Well, it’s not – that doesn’t fall until November. But such a small detail wasn’t going to stop Bryan Adams from throwing a party on Tuesday evening as part of his three-night residency at the Albert Hall. Dividing the evening into two halves – an album set, followed by one comprised of “just a bunch of random songs” – the groover from Vancouver delivered even more nostalgia than usual as he held aloft his finest work.

Prior to Reckless, Adams’s career had been slow to sprout. Response to his eponymous 1980 debut had been so indifferent that for the 1981 follow-up he’d suggested the (ultimately rejected) title Bryan Adams Hasn’t Heard of You Either. Cuts Like A Knife, from 1983, had finally got some traction thanks to the title-track and Straight From The Heart charting in Canada and America, but it was Reckless that finally made him a global phenomenon. Containing six hit singles, including the still ubiquitous Summer Of ’69, Run to You and a duet with Tina Turner on It’s Only Love, Reckless shifted 14 million copies, including a million in Canada, the first domestic artist ever to do so. Aged just 25, Adams became one of the biggest stars in the world.

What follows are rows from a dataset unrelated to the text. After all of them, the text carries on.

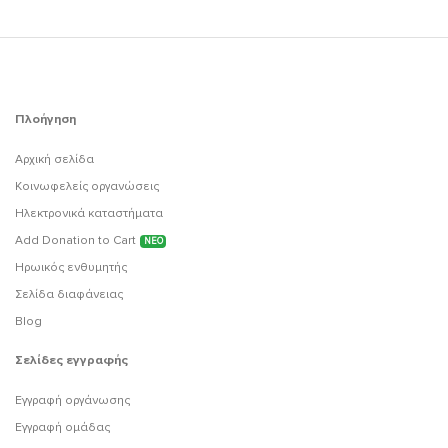
Πλοήγηση
Αρχική σελίδα
Κοινωφελείς οργανώσεις
Ηλεκτρονικά καταστήματα
Add Donation to Cart
ΝΕΟ
Ηρωικός ενθυμητής
Σελίδα διαφάνειας
Blog
Σελίδες εγγραφής
Εγγραφή οργάνωσης
Εγγραφή ομάδας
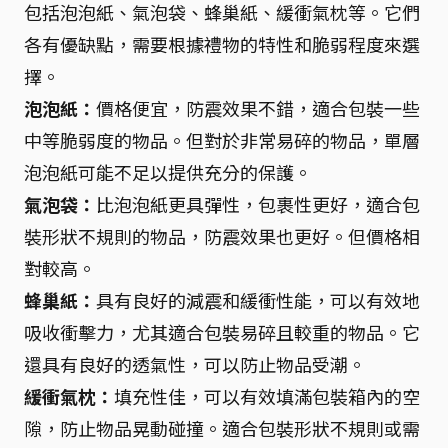
包括泡泡紙、氣泡袋、蜂巢紙、緩衝氣枕等。它們
各有優缺點，需要根據禮物的特性和脆弱程度來選
擇。
泡泡紙：
價格便宜，防震效果不錯，適合包裝一些
中等脆弱度的物品。但對於非常易碎的物品，單層
泡泡紙可能不足以提供充分的保護。
氣泡袋：
比泡泡紙更具彈性，包裹性更好，適合包
裝形狀不規則的物品，防震效果也更好。但價格相
對較高。
蜂巢紙：
具有良好的減震和緩衝性能，可以有效地
吸收衝擊力，尤其適合包裝易碎且較重的物品。它
還具有良好的透氣性，可以防止物品受潮。
緩衝氣枕：
填充性佳，可以有效填滿包裝箱內的空
隙，防止物品晃動碰撞。適合包裝形狀不規則或需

On Tuesday, for such an obvious open goal of an operation, he and his band served up an unexpected number of curveballs. After kicking off with the album’s iconic opener One Night Love Affair, the track ordering was shaken up, arrangements fiddled with, and album-adjacent curios aired. Moving things around to space out the hits more evenly was a smart move. Reimagining the colossal power-ballad Heaven as a twangy, up-beat strummer, less so.

Reckless – the song, left off the record despite its title – was resurrected, as was Let Me Down Easy, another song that didn’t make the record  –“So, I ended up giving it to one of my favourite singers, Roger Daltrey, who did a bang-up job”.

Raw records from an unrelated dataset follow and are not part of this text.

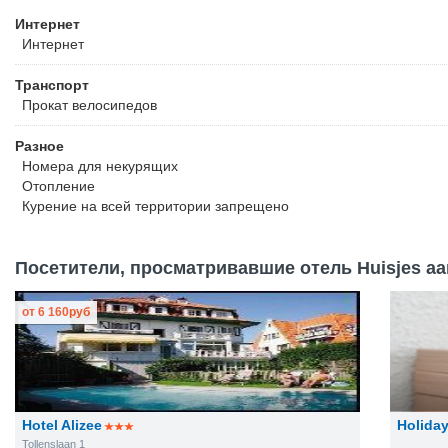
Интернет
Интернет
Транспорт
Прокат велосипедов
Разное
Номера для некурящих
Отопление
Курение на всей территории запрещено
Посетители, просматривавшие отель Huisjes aan
от
6 160
руб
Hotel Alizee
Holida
Tollenslaan 1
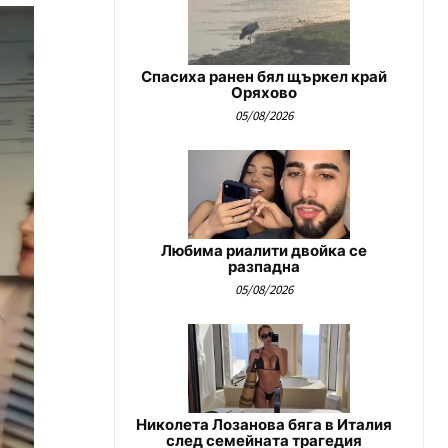
Спасиха ранен бял щъркел край
Оряхово
05/08/2026
Любима риалити двойка се
разпадна
05/08/2026
Николета Лозанова бяга в Италия
след семейната трагедия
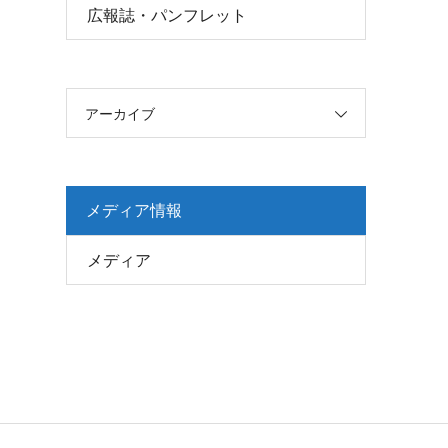
広報誌・パンフレット
アーカイブ
メディア情報
メディア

Interesting as this was, it was obvious hits like Run to You and Kids Wanna Rock that felt like a truly raucous celebration, capped off with Summer of ’69 – an example of “a song I didn’t think would work”, now with a billion streams on Spotify. Even having been performed live what must feel as many times, there was never a moment in which Adams looked less than thrilled.

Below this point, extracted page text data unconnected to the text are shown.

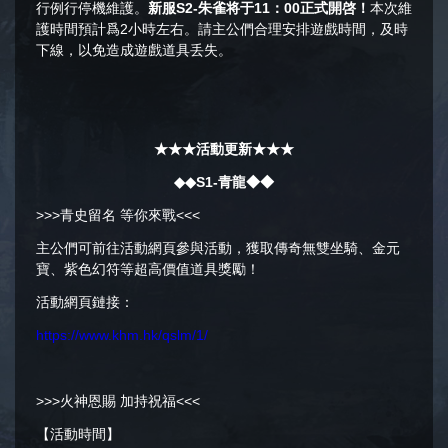
行例行停機維護。
新服S2-朱雀将于11：00正式開啓！
本次維
護時間預計爲2小時左右。請主公們合理安排遊戲時間，及時
下線，以免造成遊戲道具丢失。
★★★
活動更新★★★
◆◆S1-青龍◆◆
>>>青史留名 等你來戰<<<
主公們可前往活動網頁參與活動，獲取傳奇無雙坐騎、金元
寶、紫色幻符等超高價值道具獎勵！
活動網頁鏈接：
https://www.khm.hk/qslm/1/
>>>火神恩賜 加持祝福<<<
【活動時間】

The hits and curios continued into the second set. Spanning a further 18 songs, there was 16-week UK number one mega-hit (Everything I Do) I Do It for You, a joyful rendition of recent cut Shine a Light dedicated to his late father, Baby When You’re Gone (unplugged, featuring neither Mel C nor the rest of his band, but still a banger), and a brilliant appearance from the London Community Gospel Choir for Never Gonna Rain. Oh and – what else? – an inflatable car flying around for So Happy It Hurts.

It was a night that celebrated not only a record, then, but also Bryan Adams’s talent as a whole. With songs this good, it could hardly have been any other way.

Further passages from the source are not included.